There was no dispute that getting terminated is an adverse employment action. And the 10th Circuit also found that a reasonable jury could determine that because Foster was terminated so soon after the April 3 meeting and the April 11 phone call, Mountain Coal’s decision was a result of those interactions.
Mountain Coal tried to defuse Foster’s argument by arguing that it decided to terminate him because he had lied about providing the earlier company return-to-work form. Although lying about something like that would be a legitimate basis for firing an employee, the 10th Circuit held that Foster had provided evidence that Mountain Coal’s justification was merely a pretext to excuse illegal discrimination, which warranted a trial.
Specifically, Langrand and Miller testified that Mountain Coal terminated Foster because he had lied about providing the first return-to-work form, but another Mountain Coal representative testified that the company terminated him because his return-to-work form “didn’t have the right date for his release and stuff on it.” A reasonable jury could view that inconsistent testimony as evidence that Mountain Coal concocted a pretext to hide illegal discrimination. Foster v. Mountain Coal Co., LLC, 2016 WL 3997425 (10th Cir.).
Although Foster convinced the 10th Circuit to overturn the dismissal of his case without a trial, the court of appeals didn’t decide the case in his favor. All it did was rule that the trial court should have held a trial. Thus, the 10th Circuit’s decision sends the case back to the trial court, where a trial now must be held if the parties don’t otherwise settle. In the end, Mountain Coal may still prevail. Even though the case’s ultimate outcome is unknown, employers can learn several important lessons.
First, keep good records of disciplinary communications and health-related issues. Mountain Coal didn’t have any records showing that Miller actually called Foster on April 9 to inform him of his termination. While that may not have played a large role in the 10th Circuit’s decision, the numerous conflicting descriptions of what happened in this case might not have occurred if Mountain Coal had kept clear contemporaneous records of its disciplinary actions against Foster.
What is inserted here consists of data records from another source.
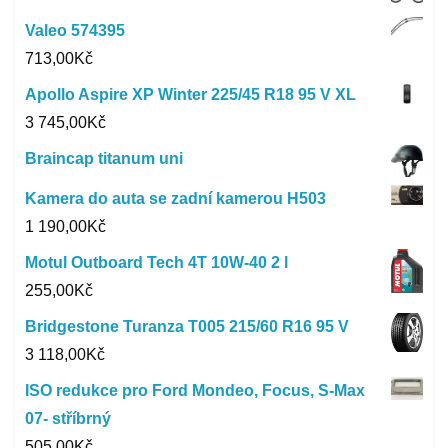
Valeo 574395
713,00
Kč
Apollo Aspire XP Winter 225/45 R18 95 V XL
3 745,00
Kč
Braincap titanum uni
Kamera do auta se zadní kamerou H503
1 190,00
Kč
Motul Outboard Tech 4T 10W-40 2 l
255,00
Kč
Bridgestone Turanza T005 215/60 R16 95 V
3 118,00
Kč
ISO redukce pro Ford Mondeo, Focus, S-Max
07- stříbrný
505,00
Kč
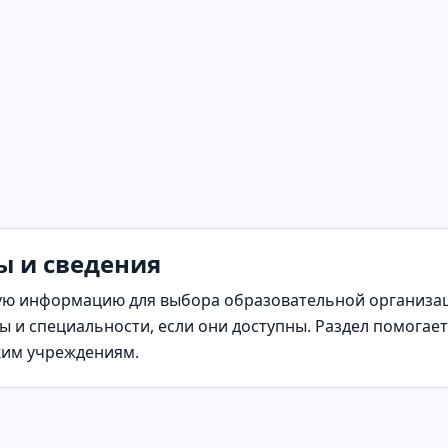
ы и сведения
ю информацию для выбора образовательной организаци
 и специальности, если они доступны. Раздел помогае
жим учреждениям.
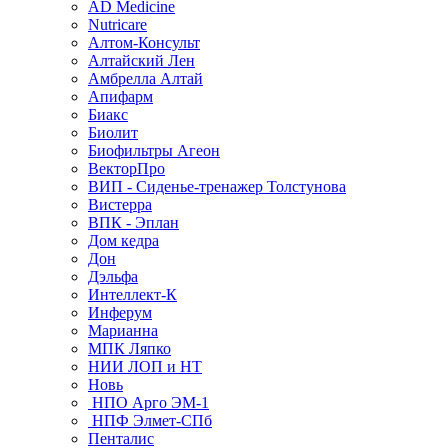
AD Medicine
Nutricare
Алтом-Консульт
Алтайский Лен
Амбрелла Алтай
Апифарм
Биакс
Биолит
Биофильтры Агеон
ВекторПро
ВИП - Сиденье-тренажер Толстунова
Вистерра
ВПК - Эплан
Дом кедра
Дон
Дэльфа
Интеллект-К
Инферум
Марианна
МПК Ляпко
НИИ ЛОП и НТ
Новь
НПО Арго ЭМ-1
НПФ Элмет-СПб
Пенталис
Second, and most important, this decision shows that employees don’t have to use any magic language when they ask for a reasonable accommodation. In fact, an employee doesn’t even have to use the words “reasonable accommodation.” He merely has to make a statement that indicates he wants assistance for a disability. Thus, Foster’s statement that he needed a little cooperation in connection with his hernia operation was enough, as was reading his doctor’s statement about his disability to his supervisor.